Mangos are the most popular fruit in the world and have made big sales gains in the United States during recent years. The year-round availability of the crop from many different countries is an important factor in that growth, and the mango importers work hard to create a smooth transition from one production area to the next.
But that doesn’t mean that all areas are the same. In fact, Bill Vogel, president of Tavilla Sales Co. of Los Angeles, said that the South American deal has unique challenges that are quite a bit different from what confronts the Mexican mango deal, which is the main supplier of mangos to the United States from early spring through the summer. While some Mexico mangos from the Yucatan Peninsula are shipped by sea into Miami, the vast majority of loads sent to the United States come by truck through Nogales, AZ, or McAllen, TX.
While that has its challenges, it is far different from what faces South American mango shippers. “Mexico mangos can be packed one day and be into the United States the next day,” Mr. Vogel said. “From South America, the growers and shippers have to be much more organized and much more sophisticated. They have to grow, pick and pack to meet the ships’ schedules. The growers down there have to work with the steamship companies well in advance, which makes it a much more complicated deal.”
Additionally, the fruit in many of the South American production areas is packed at large, independently owned packing plants where the packer might be working with a half-dozen or more labels at any one time. Again, coordination is the key. For the most part, Mexican growers own their own packingsheds and have greater control over their own fruit.
Mr. Vogel said that the South American mango shippers do have an advantage in that they have the ability to ship their fruit to other markets around the world. While almost all of the Mexico mangos destined for export end up in the United States, that is not the case for Brazil, Ecuador or Peru mangos. Both Europe and Asia are big customers of South America mangos and take as much as 50 percent of the mango volume that is exported. There is also a strong domestic market, especially in Brazil.
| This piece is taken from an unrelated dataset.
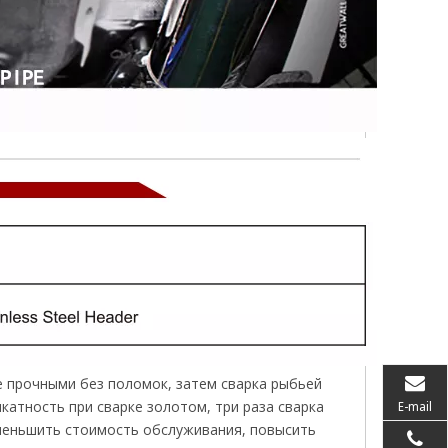
е прочными без поломок, затем сварка рыбьей
катность при сварке золотом, три раза сварка
E-mail
меньшить стоимость обслуживания, повысить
Mr. Vogel said that these factors combine to give South American mango shippers both higher costs and extra leverage when making U.S. sales. Because they have other options, exporters will not send their fruit to the United States if the market is too low.
In mid-September, Tavilla was sourcing from Brazil and also was buying a few mangos from the only commercial mango production in California. “They’ve got a pretty good deal down at Corona College Heights [in California],” said Mr. Vogel. “It’s a short deal, but they get a very good price for those local mangos.”
Mr. Vogel expects both Ecuador and Brazil to have fairly normal-sized crops this year, but said that it was too early to forecast the size of the Peruvian deal this year. “Peru sends us fruit in January, February and March,” he said. “For much of that deal, the fruit hasn’t set yet. It won’t set until October or November, so nobody can tell you this early how big the crop will be.”